— Мы тоже ходили как-то на Куликово поле, — сказал Володяка, — вернулись с волдырями на ногах.
Чугунов промолчал. Чай его давно остыл; он выпил его залпом и, потянувшись, встал из-за стола.
— Нет, чудная у нас растет смена! — сказал он. — Именно чудная! Любознательная, талантливая. Она знает в тысячу раз больше, чем мы в их годы. В тысячу раз! Такое время, ничего не поделаешь. Надо только быть с ними честными до конца. Юность искренна. Она не терпит обмана.
Павел Павлович подошел к своей кровати, начал стелить постель.
— Ну что ж, пора на боковую. Ничего не поделаешь — режим. Потом завтра надо встать пораньше, посмотреть доклады.
Володяка добирал остатки закуски.
Было душно. Пришлось открыть окно.
В открытое окно повеяло прохладой. Августовская ночь была свежа и прозрачна. Слышались голоса людей, топот ног по тротуару, возгласы, смех. Рядом с гостиницей находился кинотеатр. Видимо, в это время окончился очередной сеанс. Прошло немногим больше четверти часа, и голоса стихли.
— Ну, липяговцы, вы не спите? — проговорил в темноте Чугунов.
Володяка, засыпая, чмокал губами. Койка Чугунова, как я уже говорил, стояла у стены, но Павел Павлович лег головой к окну, и мы оказались рядом. Он, как мне показалось, был рад возможности поговорить со мной.
— Вы что преподаете? — спросил он.
— Физику.
— О, это очень интересно! Если бы я не был историком, то непременно преподавал бы физику. За этой наукой большое будущее. Очень большое!
Мы помолчали.
Чугунов вздохнул.
— Ох, сердце, сердце! Понимаете, шалить начинает. Не хочется сдаваться, а оно напоминает, что года идут. Вам сколько лет?
Я сказал.
Чугунов поворочался на жесткой койке.
— Ну, вы еще совсем юноша, — сказал он спустя минуту. — Вы уже третье поколение…

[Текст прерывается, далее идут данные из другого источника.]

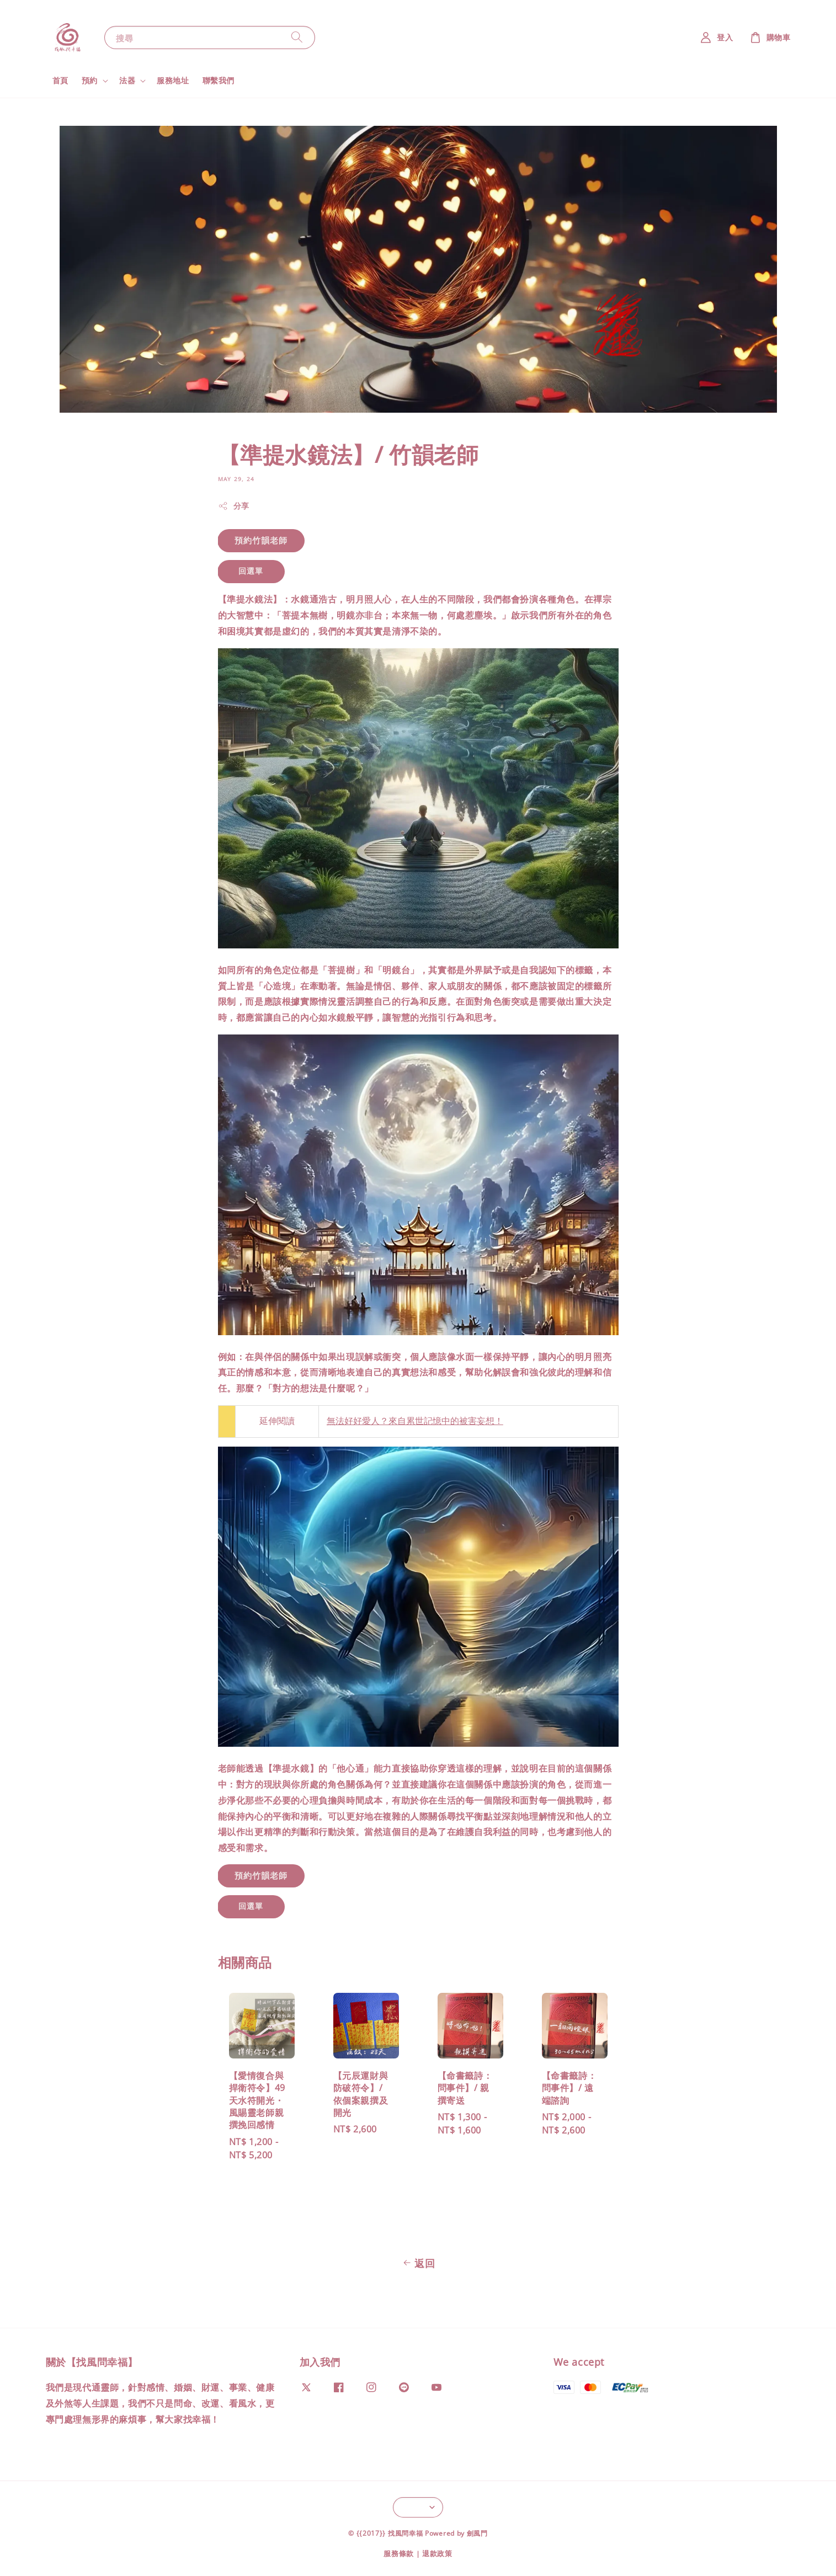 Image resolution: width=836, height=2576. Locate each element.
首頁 (60, 80)
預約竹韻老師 (261, 540)
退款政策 (437, 2553)
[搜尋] (297, 37)
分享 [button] (233, 505)
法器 (127, 81)
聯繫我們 (219, 80)
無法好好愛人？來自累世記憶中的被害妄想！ (415, 1421)
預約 (90, 81)
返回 (418, 2263)
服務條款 (399, 2553)
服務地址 (173, 80) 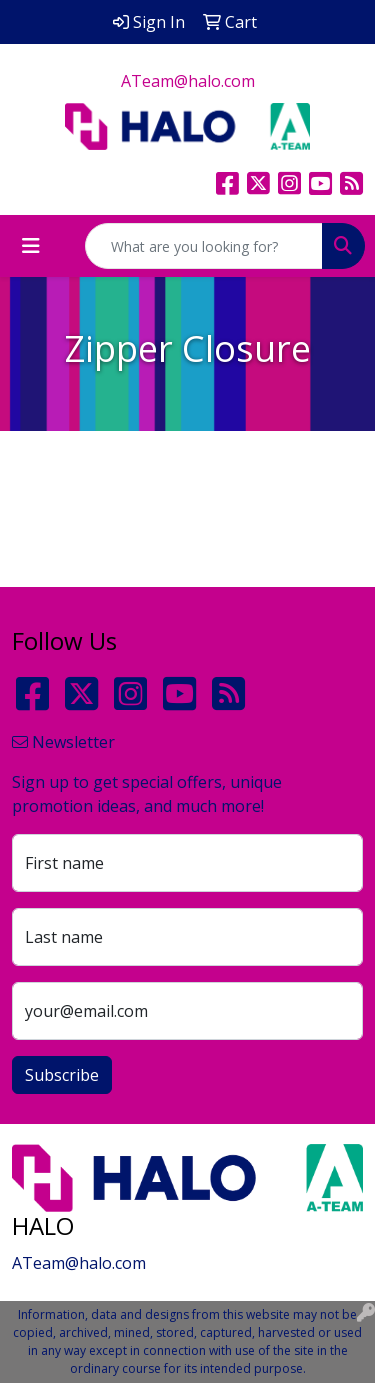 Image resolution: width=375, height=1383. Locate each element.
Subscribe (62, 1075)
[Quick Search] (204, 246)
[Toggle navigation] (31, 246)
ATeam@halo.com (188, 81) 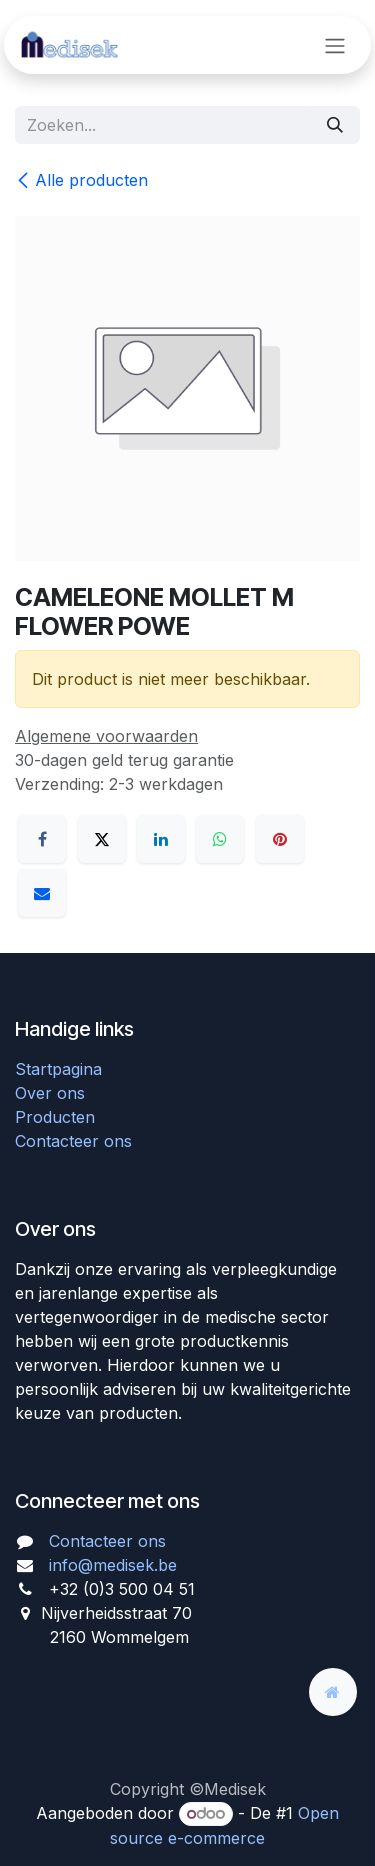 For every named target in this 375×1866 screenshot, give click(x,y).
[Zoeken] (335, 125)
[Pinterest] (280, 839)
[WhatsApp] (220, 839)
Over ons (50, 1093)
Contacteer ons (73, 1141)
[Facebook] (42, 839)
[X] (102, 839)
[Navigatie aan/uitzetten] (335, 45)
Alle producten (81, 180)
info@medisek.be (113, 1565)
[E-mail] (42, 893)
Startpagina (58, 1069)
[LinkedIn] (161, 839)
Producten (55, 1117) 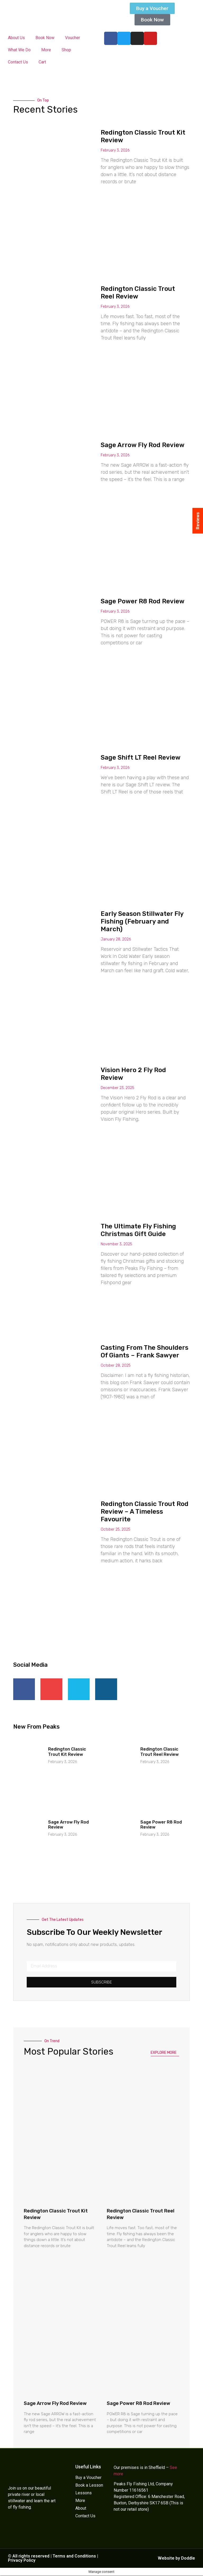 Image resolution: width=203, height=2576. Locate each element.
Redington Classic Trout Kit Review (67, 1752)
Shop (66, 49)
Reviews (197, 520)
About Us (16, 37)
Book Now (44, 37)
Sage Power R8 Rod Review (142, 601)
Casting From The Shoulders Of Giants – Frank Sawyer (144, 1351)
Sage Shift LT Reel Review (141, 757)
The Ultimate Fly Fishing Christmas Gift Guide (138, 1230)
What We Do (19, 49)
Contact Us (18, 62)
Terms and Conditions (74, 2556)
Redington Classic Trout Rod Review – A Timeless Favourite (144, 1511)
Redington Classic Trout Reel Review (138, 292)
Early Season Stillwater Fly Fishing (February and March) (142, 921)
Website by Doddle (176, 2558)
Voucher (72, 37)
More (46, 49)
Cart (42, 62)
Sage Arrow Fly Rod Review (142, 445)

Он не сказал, почему третье. Подумав, я решил, что первым он называет поколение, сделавшее революцию. И я невольно стал сравнивать людей того, первого, поколения с моим, с нашим поколением. Мы ничего не успели сделать до войны, даже доучиться. Фронт был нашим первым жизненным испытанием. Многие выдержали это испытание с честью, иные — кое-как. Володяка, например, был минометчиком в самом что ни на есть рядовом пехотном полку. Вернулся с войны — вся грудь в орденах. А в жизни, оказалось, бывают испытания и более трудные, чем окопы…
— У вас типично липяговская фамилия, — прервал мои размышления Чугунов. — Помню, бригадир первой бригады, Василий Андреевич…
— Это мой отец.
— Отец?! О, тогда я хотел бы пожать вам руку! — Чугунов нашел во тьме мою руку, пожал. — Замечательный человек Василий Андреевич…
— Он умер.
Чугунов снова вздохнул.
— Мы с ним были одногодки, — заговорил он спустя некоторое время. — Помню, как-то, в самые первые годы работы по-артельному, распахали мы луг Двенадцати родников. Долго думали, чем занять целину. Решили посеять сахарную свеклу. Буряки выросли с церковный купол. Приехали убирать. Осень стояла чудная, как теперь. Приехали бабы разнаряженные, мужики с вилами. Все не налюбуются на грядки свеклы. Вдруг вижу: бригадир машет мне рукой, подзывает. Подхожу, и что ж вы думали? В меже, скрываясь под ботвой, лежит заяц. Беляк едва начал к зиме готовиться, на ботве пух, линяет. Наелся за ночь, а теперь спит. Шепчу бригадиру: «Бери!» А тот пожимает плечами: «Чем брать-то?» — «Руками». — «Нет, говорит, надо Авданю позвать, он мастер с ними расправляться». Только было он собрался звать Авданю, а заяц — скок! — и был таков… Смеху, вповалку все. Да, добрый был человек… — Чугунов, как мне показалось, улыбнулся во тьме, вспоминая случай, по поводу которого нередко шутили у нас в семье над отцом, и вдруг совсем другим голосом добавил: — Да, справедливый был человек!.. Когда меня взяли, то вызывали кое-кого из липяговцев. Взяли, а материала обличительного не было. Затем и вызывали, чтобы мужики показывали, что и в колхозе я занимался вредительством. Вызвали и Василия Андреевича. Подсунули ему эту самую бумагу про мое вредительство в колхозе, чтобы он подписал. Бились, бились. Арестом, карцером грозили. Ни в какую! Отпустили… Значит, вы его сын?